● **What to do**
Once the line holding "Cisco Aironet 4800" is found in the listing below, write it out and each later line exactly, up to and including the one holding "kinerja bisnis berjalan".

------ Data for analysis ------

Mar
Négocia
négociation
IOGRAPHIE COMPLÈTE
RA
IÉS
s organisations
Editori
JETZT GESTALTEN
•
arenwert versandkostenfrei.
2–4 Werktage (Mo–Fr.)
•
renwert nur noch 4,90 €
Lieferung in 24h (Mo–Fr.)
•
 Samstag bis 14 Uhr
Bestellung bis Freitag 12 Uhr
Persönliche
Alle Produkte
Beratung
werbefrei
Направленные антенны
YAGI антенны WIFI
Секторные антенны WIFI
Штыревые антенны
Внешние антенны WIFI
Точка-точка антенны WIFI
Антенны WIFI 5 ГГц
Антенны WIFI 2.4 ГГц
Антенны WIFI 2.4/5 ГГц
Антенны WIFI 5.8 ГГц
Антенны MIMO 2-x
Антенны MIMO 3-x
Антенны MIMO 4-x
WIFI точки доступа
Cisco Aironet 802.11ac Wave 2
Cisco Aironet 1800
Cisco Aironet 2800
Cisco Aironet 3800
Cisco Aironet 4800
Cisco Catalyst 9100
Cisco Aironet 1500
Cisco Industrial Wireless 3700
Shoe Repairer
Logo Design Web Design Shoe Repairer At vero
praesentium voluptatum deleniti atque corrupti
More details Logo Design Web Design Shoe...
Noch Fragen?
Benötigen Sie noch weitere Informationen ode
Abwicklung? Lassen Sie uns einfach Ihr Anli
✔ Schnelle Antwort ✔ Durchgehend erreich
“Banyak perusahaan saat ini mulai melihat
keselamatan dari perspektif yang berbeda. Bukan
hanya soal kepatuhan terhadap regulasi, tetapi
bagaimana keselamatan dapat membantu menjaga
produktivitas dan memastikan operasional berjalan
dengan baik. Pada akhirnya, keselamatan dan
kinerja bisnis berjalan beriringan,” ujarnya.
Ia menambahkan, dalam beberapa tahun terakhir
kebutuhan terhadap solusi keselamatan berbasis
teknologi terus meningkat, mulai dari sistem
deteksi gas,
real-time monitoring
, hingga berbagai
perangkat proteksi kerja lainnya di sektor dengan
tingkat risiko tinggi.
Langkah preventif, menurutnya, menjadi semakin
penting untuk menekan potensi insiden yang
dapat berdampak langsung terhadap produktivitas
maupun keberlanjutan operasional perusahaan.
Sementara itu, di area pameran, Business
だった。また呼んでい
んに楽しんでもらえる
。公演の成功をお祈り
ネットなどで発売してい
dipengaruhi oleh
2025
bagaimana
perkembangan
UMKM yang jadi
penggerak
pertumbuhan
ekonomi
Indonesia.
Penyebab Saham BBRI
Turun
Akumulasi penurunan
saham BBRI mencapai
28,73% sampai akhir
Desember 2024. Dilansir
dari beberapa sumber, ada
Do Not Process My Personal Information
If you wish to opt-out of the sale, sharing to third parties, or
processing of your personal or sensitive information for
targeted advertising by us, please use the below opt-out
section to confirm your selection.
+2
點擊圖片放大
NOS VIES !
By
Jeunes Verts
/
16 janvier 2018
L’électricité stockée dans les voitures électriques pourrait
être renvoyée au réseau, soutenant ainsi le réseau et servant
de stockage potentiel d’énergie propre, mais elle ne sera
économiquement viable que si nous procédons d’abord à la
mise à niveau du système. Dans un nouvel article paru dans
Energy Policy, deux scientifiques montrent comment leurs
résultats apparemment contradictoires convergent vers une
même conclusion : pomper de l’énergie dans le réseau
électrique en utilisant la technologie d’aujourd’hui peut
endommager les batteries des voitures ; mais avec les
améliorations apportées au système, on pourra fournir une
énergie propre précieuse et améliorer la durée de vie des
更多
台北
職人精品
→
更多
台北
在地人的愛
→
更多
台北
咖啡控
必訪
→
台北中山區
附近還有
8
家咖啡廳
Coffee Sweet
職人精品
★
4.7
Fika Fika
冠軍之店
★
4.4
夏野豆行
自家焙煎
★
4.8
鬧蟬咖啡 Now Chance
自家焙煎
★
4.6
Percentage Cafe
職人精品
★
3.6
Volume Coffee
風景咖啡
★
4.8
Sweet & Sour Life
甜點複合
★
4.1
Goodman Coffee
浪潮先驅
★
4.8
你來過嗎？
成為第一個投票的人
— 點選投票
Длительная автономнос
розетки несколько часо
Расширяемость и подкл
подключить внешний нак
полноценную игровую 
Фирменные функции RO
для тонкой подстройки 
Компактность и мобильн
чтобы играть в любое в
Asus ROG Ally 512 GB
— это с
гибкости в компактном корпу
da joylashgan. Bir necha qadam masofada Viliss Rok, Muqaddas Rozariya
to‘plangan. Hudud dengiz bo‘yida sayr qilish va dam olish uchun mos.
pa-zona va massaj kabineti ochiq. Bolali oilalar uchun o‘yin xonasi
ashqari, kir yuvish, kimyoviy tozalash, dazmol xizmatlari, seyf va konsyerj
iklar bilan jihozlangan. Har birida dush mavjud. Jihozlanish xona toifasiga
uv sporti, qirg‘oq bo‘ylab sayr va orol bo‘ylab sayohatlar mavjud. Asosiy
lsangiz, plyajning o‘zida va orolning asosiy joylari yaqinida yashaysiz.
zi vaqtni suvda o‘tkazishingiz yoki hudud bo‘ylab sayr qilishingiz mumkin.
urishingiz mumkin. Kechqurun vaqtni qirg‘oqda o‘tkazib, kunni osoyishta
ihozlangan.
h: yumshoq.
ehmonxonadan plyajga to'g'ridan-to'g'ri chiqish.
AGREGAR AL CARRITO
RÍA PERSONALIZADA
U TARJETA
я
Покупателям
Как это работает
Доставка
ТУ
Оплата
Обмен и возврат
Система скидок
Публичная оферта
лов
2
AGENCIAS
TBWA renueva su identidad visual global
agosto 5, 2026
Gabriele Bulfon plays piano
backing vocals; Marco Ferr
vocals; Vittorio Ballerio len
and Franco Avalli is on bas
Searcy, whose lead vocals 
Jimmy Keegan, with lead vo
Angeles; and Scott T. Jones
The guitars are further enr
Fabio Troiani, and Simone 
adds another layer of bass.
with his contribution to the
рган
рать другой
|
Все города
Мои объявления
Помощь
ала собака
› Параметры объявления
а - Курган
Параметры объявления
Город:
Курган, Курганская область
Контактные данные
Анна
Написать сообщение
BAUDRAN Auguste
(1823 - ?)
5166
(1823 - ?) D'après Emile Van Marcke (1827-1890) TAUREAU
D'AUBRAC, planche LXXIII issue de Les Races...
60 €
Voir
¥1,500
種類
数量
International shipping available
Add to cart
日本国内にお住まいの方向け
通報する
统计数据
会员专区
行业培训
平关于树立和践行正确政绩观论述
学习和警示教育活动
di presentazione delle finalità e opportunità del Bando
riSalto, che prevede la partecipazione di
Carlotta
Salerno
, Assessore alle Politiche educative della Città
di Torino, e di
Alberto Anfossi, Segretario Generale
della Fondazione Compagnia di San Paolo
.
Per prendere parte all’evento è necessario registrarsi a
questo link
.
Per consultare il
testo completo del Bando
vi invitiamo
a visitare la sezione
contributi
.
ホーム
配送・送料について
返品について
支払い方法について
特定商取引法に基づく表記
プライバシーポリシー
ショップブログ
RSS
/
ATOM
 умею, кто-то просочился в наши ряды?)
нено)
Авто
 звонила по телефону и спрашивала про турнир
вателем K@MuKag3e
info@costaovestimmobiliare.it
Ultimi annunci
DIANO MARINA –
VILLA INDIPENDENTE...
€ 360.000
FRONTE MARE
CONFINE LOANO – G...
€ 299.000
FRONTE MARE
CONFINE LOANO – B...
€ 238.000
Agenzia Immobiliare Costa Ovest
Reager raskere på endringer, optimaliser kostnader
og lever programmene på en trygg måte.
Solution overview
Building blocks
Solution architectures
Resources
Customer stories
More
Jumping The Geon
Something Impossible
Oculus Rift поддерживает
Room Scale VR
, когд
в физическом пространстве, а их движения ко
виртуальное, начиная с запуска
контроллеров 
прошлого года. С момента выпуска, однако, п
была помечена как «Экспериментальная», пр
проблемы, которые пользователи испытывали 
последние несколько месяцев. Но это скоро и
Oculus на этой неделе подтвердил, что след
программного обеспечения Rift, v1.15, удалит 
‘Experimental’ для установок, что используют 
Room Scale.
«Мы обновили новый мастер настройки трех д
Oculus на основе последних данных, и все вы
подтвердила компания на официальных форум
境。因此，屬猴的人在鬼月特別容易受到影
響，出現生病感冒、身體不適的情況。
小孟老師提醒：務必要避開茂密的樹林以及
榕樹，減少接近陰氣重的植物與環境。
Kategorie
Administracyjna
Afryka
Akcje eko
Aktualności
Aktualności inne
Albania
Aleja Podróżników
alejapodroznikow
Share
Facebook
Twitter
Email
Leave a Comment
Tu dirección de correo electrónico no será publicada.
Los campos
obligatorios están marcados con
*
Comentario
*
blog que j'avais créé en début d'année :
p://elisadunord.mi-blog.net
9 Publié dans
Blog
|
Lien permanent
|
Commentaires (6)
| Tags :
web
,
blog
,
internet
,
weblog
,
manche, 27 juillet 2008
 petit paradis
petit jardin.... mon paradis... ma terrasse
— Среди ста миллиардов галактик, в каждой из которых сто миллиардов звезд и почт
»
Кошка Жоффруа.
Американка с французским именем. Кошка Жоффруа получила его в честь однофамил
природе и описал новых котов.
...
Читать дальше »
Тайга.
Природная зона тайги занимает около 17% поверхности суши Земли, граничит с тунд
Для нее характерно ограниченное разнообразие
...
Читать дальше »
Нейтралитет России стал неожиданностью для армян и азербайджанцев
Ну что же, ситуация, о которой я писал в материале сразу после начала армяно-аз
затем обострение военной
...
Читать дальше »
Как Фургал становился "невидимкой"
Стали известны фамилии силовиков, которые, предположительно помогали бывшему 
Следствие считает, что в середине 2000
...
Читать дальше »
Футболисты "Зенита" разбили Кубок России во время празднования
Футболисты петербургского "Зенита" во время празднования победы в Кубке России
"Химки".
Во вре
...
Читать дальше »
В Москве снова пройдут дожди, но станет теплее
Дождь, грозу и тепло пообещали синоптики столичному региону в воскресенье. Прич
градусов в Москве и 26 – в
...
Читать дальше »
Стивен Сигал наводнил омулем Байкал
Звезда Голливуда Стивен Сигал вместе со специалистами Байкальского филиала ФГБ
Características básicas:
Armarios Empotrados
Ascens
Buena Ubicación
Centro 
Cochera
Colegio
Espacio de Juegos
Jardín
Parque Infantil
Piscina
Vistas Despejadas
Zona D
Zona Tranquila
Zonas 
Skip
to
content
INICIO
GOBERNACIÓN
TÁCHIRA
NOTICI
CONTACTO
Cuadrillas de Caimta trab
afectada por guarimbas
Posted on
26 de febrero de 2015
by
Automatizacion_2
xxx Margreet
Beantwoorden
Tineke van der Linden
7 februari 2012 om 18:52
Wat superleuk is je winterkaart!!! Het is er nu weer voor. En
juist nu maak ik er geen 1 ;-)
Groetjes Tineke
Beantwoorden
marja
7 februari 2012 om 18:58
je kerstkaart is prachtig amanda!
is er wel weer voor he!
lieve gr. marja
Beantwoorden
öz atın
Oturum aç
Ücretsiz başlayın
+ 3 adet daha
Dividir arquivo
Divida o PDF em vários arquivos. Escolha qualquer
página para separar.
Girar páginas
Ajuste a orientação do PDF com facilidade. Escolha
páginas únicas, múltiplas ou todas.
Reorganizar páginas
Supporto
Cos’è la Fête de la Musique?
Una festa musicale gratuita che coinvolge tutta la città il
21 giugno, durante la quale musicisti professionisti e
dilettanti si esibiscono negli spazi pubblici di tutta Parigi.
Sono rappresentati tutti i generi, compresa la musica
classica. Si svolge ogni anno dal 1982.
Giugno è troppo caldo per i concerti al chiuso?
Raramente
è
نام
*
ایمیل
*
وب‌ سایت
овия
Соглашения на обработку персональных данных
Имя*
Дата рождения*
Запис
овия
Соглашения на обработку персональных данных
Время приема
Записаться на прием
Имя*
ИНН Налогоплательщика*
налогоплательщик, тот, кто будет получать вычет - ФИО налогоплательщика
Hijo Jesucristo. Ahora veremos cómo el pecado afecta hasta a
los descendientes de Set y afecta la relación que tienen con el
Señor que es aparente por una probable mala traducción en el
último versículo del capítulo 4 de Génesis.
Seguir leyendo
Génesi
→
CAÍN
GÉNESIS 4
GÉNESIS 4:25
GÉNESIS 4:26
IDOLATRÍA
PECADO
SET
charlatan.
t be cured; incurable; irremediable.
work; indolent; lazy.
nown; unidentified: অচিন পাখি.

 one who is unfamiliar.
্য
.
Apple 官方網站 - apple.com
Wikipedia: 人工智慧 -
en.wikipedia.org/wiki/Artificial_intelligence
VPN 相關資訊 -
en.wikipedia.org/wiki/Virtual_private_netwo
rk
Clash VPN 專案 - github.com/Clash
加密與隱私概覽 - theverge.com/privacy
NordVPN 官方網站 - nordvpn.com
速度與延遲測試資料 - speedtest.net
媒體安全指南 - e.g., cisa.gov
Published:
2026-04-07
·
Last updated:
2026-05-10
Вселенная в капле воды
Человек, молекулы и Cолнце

------

● **Exercise answer**
Cisco Aironet 4800
Cisco Catalyst 9100
Cisco Aironet 1500
Cisco Industrial Wireless 3700
Shoe Repairer
Logo Design Web Design Shoe Repairer At vero
praesentium voluptatum deleniti atque corrupti
More details Logo Design Web Design Shoe...
Noch Fragen?
Benötigen Sie noch weitere Informationen ode
Abwicklung? Lassen Sie uns einfach Ihr Anli
✔ Schnelle Antwort ✔ Durchgehend erreich
“Banyak perusahaan saat ini mulai melihat
keselamatan dari perspektif yang berbeda. Bukan
hanya soal kepatuhan terhadap regulasi, tetapi
bagaimana keselamatan dapat membantu menjaga
produktivitas dan memastikan operasional berjalan
dengan baik. Pada akhirnya, keselamatan dan
kinerja bisnis berjalan beriringan,” ujarnya.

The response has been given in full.